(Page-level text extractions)
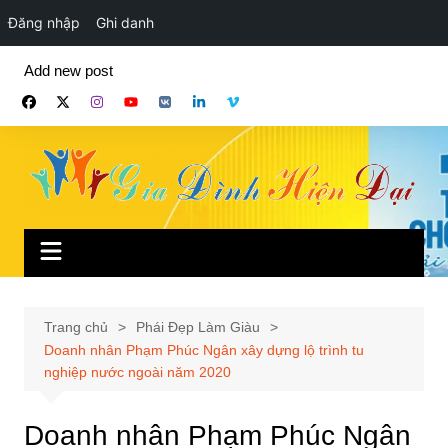
Đăng nhập
Ghi danh
Chuyển
Add new post
đến
phần
nội
dung
Trang chủ
Phái Đẹp Làm Giàu
Doanh nhân Phạm Phúc Ngân xây dựng lộ trình tu
nghiệp nước ngoài năm 2020
Doanh nhân Phạm Phúc Ngân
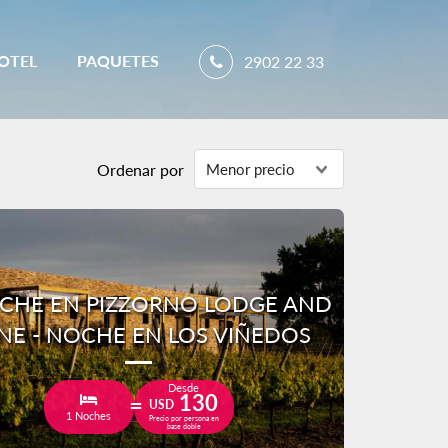
OTEL
PAQUETES
2902 22 33
Ordenar por
CHE EN PIZZORNO LODGE AND
NE - NOCHE EN LOS VIÑEDOS
Desde
130
USD
1 Noches
Precio por persona en
base doble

### To do
The required output is the exact run of lines from the one with "Ordenar por" through the final line of the entries.

### Reply to the exercise
Ordenar por
CHE EN PIZZORNO LODGE AND
NE - NOCHE EN LOS VIÑEDOS
Desde
130
USD
1 Noches
Precio por persona en
base doble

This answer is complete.